Re “The Fight for Turkey” (column, The New York Times on the Web, June 23):

Roger Cohen expresses his support for secularism in Turkey and for the decision by Turkey’s highest court to overturn the governing party’s legislation allowing women to wear the hijab, or head scarf, at universities.

While Mr. Cohen acknowledges that “women of college age should be allowed to wear what they like in accordance with their personal convictions,” he then says that “on balance, I side with the court.”

The court’s decision was distinctly illiberal in its infringements on personal rights. And it ran counter to the fact that a policy decision by the current government, which was elected by some of the widest margins in Turkey’s history, was overturned on transparently flimsy grounds.

Turkey is a country at war with itself. A corrupt, decrepit, chauvinistic secular core is facing off against a vital and honest Justice and Development party, or AKP. To stand with the secular old guard is to stand with those who have consistently opposed the advancement of liberal democracy in Turkey.

Bisher Tarabishy
Ann Arbor, Mich., June 24, 2008

To the Editor:

The secularism at stake in Turkey would be immediately rebuffed in the United States, as it would interfere with the free exercise of religion.

Roger Cohen acknowledges this sentiment, and yet supports the court decision that required the hijab ban as a necessary impediment to the unyielding and irreversible effects of Islamism.

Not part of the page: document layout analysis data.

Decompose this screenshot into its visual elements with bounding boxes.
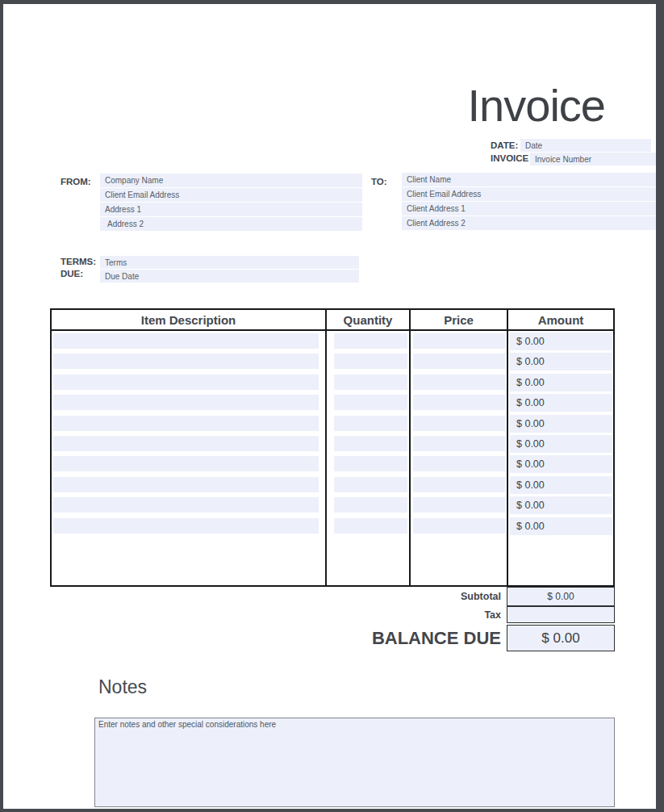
- amount-value: $ 0.00: [510, 415, 612, 433]
- date-label: DATE:: [491, 140, 518, 150]
- quantity-input[interactable]: [334, 518, 407, 534]
- from-company-name-input[interactable]: [100, 174, 362, 187]
- col-header-price: Price: [409, 310, 507, 331]
- from-address2-input[interactable]: [100, 217, 362, 231]
- quantity-input[interactable]: [334, 477, 407, 492]
- terms-label: TERMS:: [61, 257, 96, 266]
- to-label: TO:: [371, 177, 387, 186]
- amount-value: $ 0.00: [510, 517, 612, 535]
- amount-value: $ 0.00: [510, 435, 612, 453]
- due-date-input[interactable]: [100, 270, 359, 283]
- tax-input[interactable]: [507, 607, 614, 622]
- invoice-page: Invoice DATE: INVOICE FROM: TO: TERMS: D…: [3, 4, 656, 809]
- to-client-name-input[interactable]: [402, 173, 656, 186]
- item-description-input[interactable]: [53, 354, 319, 369]
- amount-value: $ 0.00: [510, 333, 612, 350]
- quantity-input[interactable]: [334, 416, 407, 431]
- item-description-input[interactable]: [53, 497, 319, 513]
- tax-label: Tax: [484, 606, 501, 623]
- amount-value: $ 0.00: [510, 455, 612, 473]
- invoice-number-input[interactable]: [530, 153, 656, 165]
- to-address1-input[interactable]: [402, 202, 656, 216]
- date-input[interactable]: [520, 139, 651, 152]
- page-title: Invoice: [468, 79, 605, 132]
- col-header-amount: Amount: [507, 310, 613, 331]
- quantity-input[interactable]: [334, 333, 407, 349]
- from-address1-input[interactable]: [100, 203, 362, 216]
- subtotal-label: Subtotal: [461, 587, 501, 606]
- item-description-input[interactable]: [53, 477, 319, 492]
- item-description-input[interactable]: [53, 416, 319, 431]
- item-description-input[interactable]: [53, 518, 319, 534]
- amount-value: $ 0.00: [510, 353, 612, 370]
- price-input[interactable]: [413, 375, 505, 390]
- price-input[interactable]: [413, 416, 505, 431]
- to-fields: [402, 173, 656, 231]
- balance-due-value: $ 0.00: [507, 625, 615, 651]
- from-email-input[interactable]: [100, 188, 362, 202]
- quantity-input[interactable]: [334, 354, 407, 369]
- item-description-input[interactable]: [53, 333, 319, 349]
- amount-value: $ 0.00: [510, 394, 612, 412]
- from-label: FROM:: [61, 177, 91, 186]
- amount-value: $ 0.00: [510, 476, 612, 494]
- price-input[interactable]: [413, 395, 505, 410]
- invoice-number-label: INVOICE: [491, 153, 528, 163]
- to-email-input[interactable]: [402, 187, 656, 201]
- quantity-input[interactable]: [334, 497, 407, 513]
- amount-value: $ 0.00: [510, 496, 612, 514]
- notes-textarea[interactable]: [94, 718, 615, 807]
- balance-due-label: BALANCE DUE: [372, 625, 501, 651]
- item-description-input[interactable]: [53, 456, 319, 471]
- due-label: DUE:: [61, 269, 83, 278]
- subtotal-value: $ 0.00: [507, 587, 615, 606]
- price-input[interactable]: [413, 333, 505, 349]
- terms-input[interactable]: [100, 256, 359, 269]
- item-description-input[interactable]: [53, 395, 319, 410]
- item-description-input[interactable]: [53, 375, 319, 390]
- quantity-input[interactable]: [334, 375, 407, 390]
- price-input[interactable]: [413, 436, 505, 451]
- price-input[interactable]: [413, 497, 505, 513]
- quantity-input[interactable]: [334, 456, 407, 471]
- quantity-input[interactable]: [334, 436, 407, 451]
- price-input[interactable]: [413, 518, 505, 534]
- amount-value: $ 0.00: [510, 374, 612, 391]
- tax-box: [507, 606, 615, 623]
- to-address2-input[interactable]: [402, 216, 656, 230]
- item-description-input[interactable]: [53, 436, 319, 451]
- col-header-quantity: Quantity: [325, 310, 409, 331]
- notes-heading: Notes: [98, 676, 147, 698]
- price-input[interactable]: [413, 354, 505, 369]
- price-input[interactable]: [413, 456, 505, 471]
- invoice-items-table: Item Description Quantity Price Amount $…: [50, 308, 615, 587]
- col-header-item-description: Item Description: [52, 310, 325, 331]
- from-fields: [100, 174, 362, 232]
- quantity-input[interactable]: [334, 395, 407, 410]
- price-input[interactable]: [413, 477, 505, 492]
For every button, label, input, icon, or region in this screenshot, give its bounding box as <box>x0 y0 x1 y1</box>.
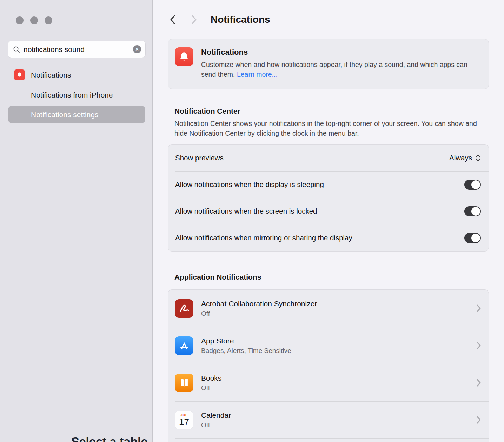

The ascendancy of Prime Minister Recep Tayyip Erdogan and his party, Justice and Development, or AKP, has not been without impediments from the secular forces in the Turkish government, most notably the military.

Mr. Cohen’s fear of the AKP seems based on guilt by association with other Islamist parties, and thus he supports continuing a policy of opposing democracy to support secularism.

The United States’ support for secular, undemocratic governments in the Middle East has led to the Iranian revolution, the Algerian civil war and to much of the political strife in Pakistan. We continue to pursue this trend, and it continues to let us down.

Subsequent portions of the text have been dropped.